Sift the flour on the counter and mix in the salt. Put it all together with your hands and make a dimple in the middle. Pour the lukewarm water and olive oil in a separate bowl. Add the yeast and stir until it is completely dissolved. Pour the yeast mixture into the dimple in the flour.
Mix the yeast mixture and the flour. Knead the dough well until it is smooth and elastic after about 10 minutes. The longer you knead, the better. Form a ball of the dough and let it rise for three hours in a covered, large bowl at room temperature. The volume must then almost have doubled.
Preheat the oven to 220°C. Place the ball of dough on a lightly floured surface.

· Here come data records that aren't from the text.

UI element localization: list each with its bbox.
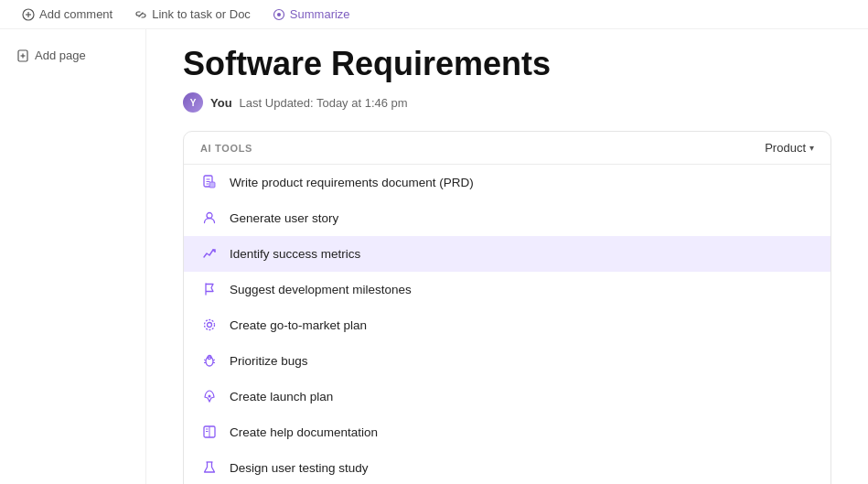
tool-item-8[interactable]: Create help documentation bbox=[184, 414, 830, 450]
avatar: Y bbox=[183, 92, 203, 113]
ai-tools-label: AI TOOLS bbox=[200, 143, 252, 154]
author-name: You bbox=[210, 96, 232, 110]
flag-icon bbox=[200, 280, 219, 298]
tool-label-7: Create launch plan bbox=[230, 390, 333, 403]
link-icon bbox=[134, 8, 147, 21]
svg-point-23 bbox=[209, 395, 211, 398]
tool-item-3[interactable]: Identify success metrics bbox=[184, 236, 830, 272]
tool-item-1[interactable]: Write product requirements document (PRD… bbox=[184, 165, 830, 200]
tool-label-8: Create help documentation bbox=[230, 425, 378, 439]
add-page-icon bbox=[16, 49, 29, 62]
gear-icon bbox=[200, 316, 219, 334]
tool-list: Write product requirements document (PRD… bbox=[184, 165, 830, 484]
summarize-label: Summarize bbox=[290, 7, 350, 21]
add-comment-button[interactable]: Add comment bbox=[22, 7, 113, 21]
svg-point-4 bbox=[277, 13, 281, 16]
book-icon bbox=[200, 423, 219, 441]
last-updated: Last Updated: Today at 1:46 pm bbox=[240, 96, 408, 110]
doc-icon bbox=[200, 173, 219, 191]
tool-label-3: Identify success metrics bbox=[230, 247, 360, 261]
ai-tools-header: AI TOOLS Product ▾ bbox=[184, 132, 830, 165]
tool-item-7[interactable]: Create launch plan bbox=[184, 379, 830, 414]
chart-icon bbox=[200, 244, 219, 263]
main-layout: Add page Software Requirements Y You Las… bbox=[0, 29, 868, 484]
product-dropdown-label: Product bbox=[765, 141, 806, 155]
tool-item-2[interactable]: Generate user story bbox=[184, 200, 830, 236]
bug-icon bbox=[200, 351, 219, 370]
rocket-icon bbox=[200, 387, 219, 405]
svg-point-17 bbox=[206, 357, 213, 366]
ai-tools-panel: AI TOOLS Product ▾ Write product require… bbox=[183, 131, 831, 484]
svg-rect-12 bbox=[209, 182, 215, 188]
flask-icon bbox=[200, 458, 219, 477]
svg-point-13 bbox=[207, 213, 212, 219]
tool-label-2: Generate user story bbox=[230, 211, 338, 225]
user-icon bbox=[200, 209, 219, 227]
tool-label-5: Create go-to-market plan bbox=[230, 318, 367, 332]
svg-point-15 bbox=[208, 323, 212, 328]
meta-row: Y You Last Updated: Today at 1:46 pm bbox=[183, 92, 831, 113]
svg-point-16 bbox=[205, 320, 215, 330]
tool-item-9[interactable]: Design user testing study bbox=[184, 450, 830, 484]
add-comment-label: Add comment bbox=[39, 7, 113, 21]
tool-item-4[interactable]: Suggest development milestones bbox=[184, 272, 830, 307]
tool-label-4: Suggest development milestones bbox=[230, 283, 412, 296]
comment-icon bbox=[22, 8, 35, 21]
product-dropdown[interactable]: Product ▾ bbox=[765, 141, 814, 155]
summarize-icon bbox=[273, 8, 285, 21]
link-task-label: Link to task or Doc bbox=[152, 7, 251, 21]
tool-label-1: Write product requirements document (PRD… bbox=[230, 176, 474, 189]
chevron-down-icon: ▾ bbox=[809, 143, 814, 153]
add-page-label: Add page bbox=[35, 48, 86, 62]
main-content: Software Requirements Y You Last Updated… bbox=[146, 29, 868, 484]
toolbar: Add comment Link to task or Doc Summariz… bbox=[0, 0, 868, 29]
summarize-button[interactable]: Summarize bbox=[273, 7, 350, 21]
sidebar: Add page bbox=[0, 29, 146, 484]
link-task-button[interactable]: Link to task or Doc bbox=[134, 7, 251, 21]
tool-label-9: Design user testing study bbox=[230, 461, 369, 475]
add-page-button[interactable]: Add page bbox=[11, 44, 134, 67]
tool-label-6: Prioritize bugs bbox=[230, 354, 308, 368]
tool-item-6[interactable]: Prioritize bugs bbox=[184, 343, 830, 379]
tool-item-5[interactable]: Create go-to-market plan bbox=[184, 307, 830, 343]
page-title: Software Requirements bbox=[183, 44, 831, 83]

Gently roll the air out of the dough with your hands and then roll flat with a rolling pin into a large pizza with a thickness of about 5 millimetres. Brush oil onto a baking tray or coat one with baking paper. Place the dough on it and press it to the sides so that the whole surface of the baking tray is covered. Set aside.
For the pesto, put the basil leaves, garlic, parmesan and pine nuts in a food processor. Grind just a little and then gradually add olive oil until the preferred consistency is established. Season with salt and pepper.
Divide the salmon, mozzarella and parmesan over the pizza base. Spoon a lot of the pesto over it. Then slide the baking tray into the oven and bake the pizza in 10-12 minutes until crispy.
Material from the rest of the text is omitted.